If crosslinking chemistry is like carpentry on a molecular level, then electron beam processing is like having a “secret weapon” in your tool belt. Instead of using time-consuming and complicated chemical crosslinking, let the electrons do the heavy lifting!
When a polymer is showered with high energy electrons, the electrons kick off hydrogens and create free radical sites along the polymer chains.
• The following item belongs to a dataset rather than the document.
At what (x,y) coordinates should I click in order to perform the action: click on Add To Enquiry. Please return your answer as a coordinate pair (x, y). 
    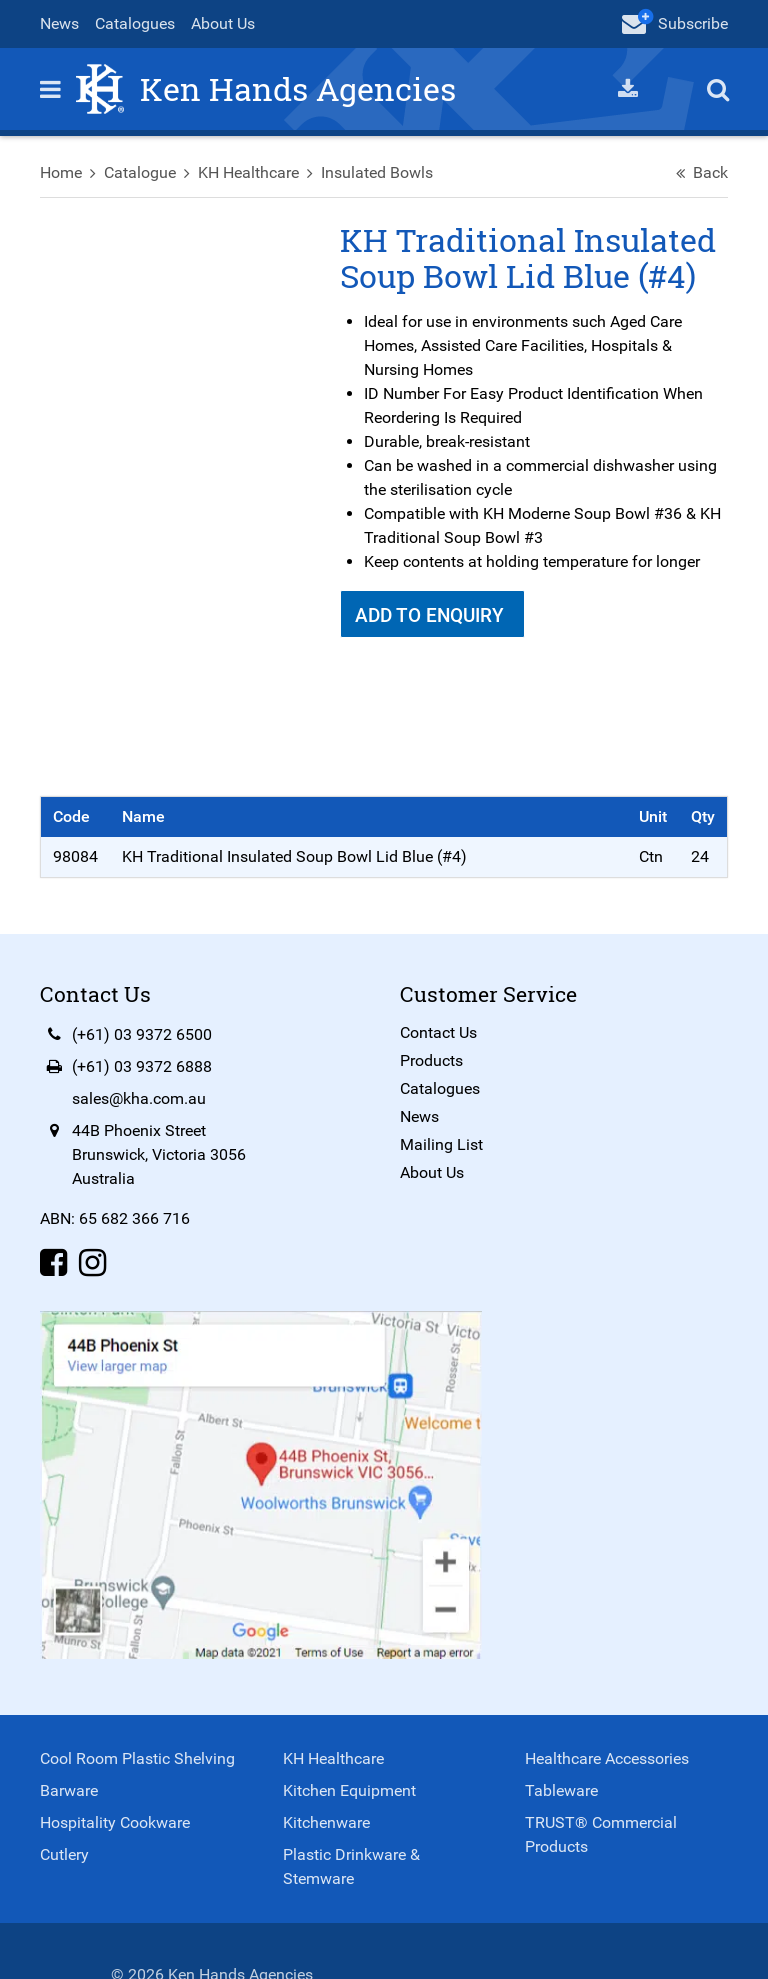     Looking at the image, I should click on (432, 615).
These sites either terminate, resulting in chain scission, or link up with another chain, creating a “crosslink”. For an e-beam crosslinkable polymer, the overall result will be more crosslinks and therefore molecular crosslinking.
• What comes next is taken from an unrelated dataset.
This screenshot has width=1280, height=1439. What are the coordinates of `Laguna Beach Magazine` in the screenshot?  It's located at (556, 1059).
A polymer’s molecular structure will give some strong indications as to predicting whether it is more likely to undergo crosslinking, chain scissioning, or to resist radiation entirely.
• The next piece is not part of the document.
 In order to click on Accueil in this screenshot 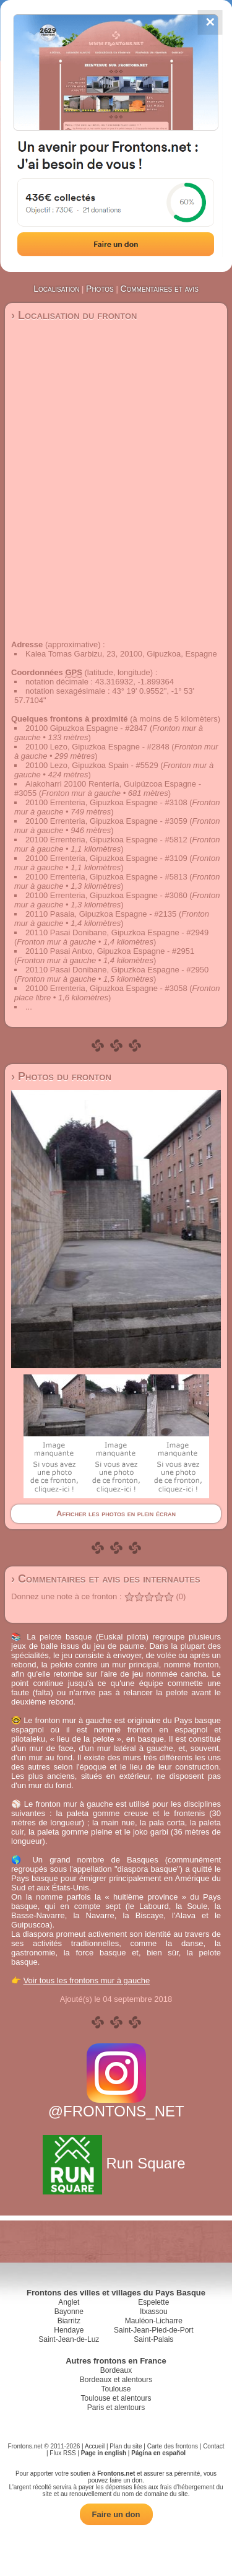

Structures favoring Crosslinking chemistry
- Long chains of hydro-carbons without substitutions or pendant groups (polyethylene is a classic e-beam crosslinkable polymer)
- Saturated carbon rings
- Carbon-carbon double bonds
- Also note that trifunctional monomers as an additive can make an otherwise radiation-resistant polymer crosslinkable.
Aromatic rings, either in the main chain or as side groups, will cause the polymer to resist radiation, keeping the polymer from crosslinking or chain scissioning.
An Example Molecule
In a molecule with multiple group categories, the percentage of each helps determine if it will crosslink or scission. For example, the higher the hydrocarbon percentage, the more likely it is to crosslink.
Polyacrylate is a good example molecule, as the double bond in the backbone helps with crosslinking, but the benzene ring reduces crosslinking. These two groups cancel each other’s effects so on average it crosslinks like a plain hydrocarbon chain.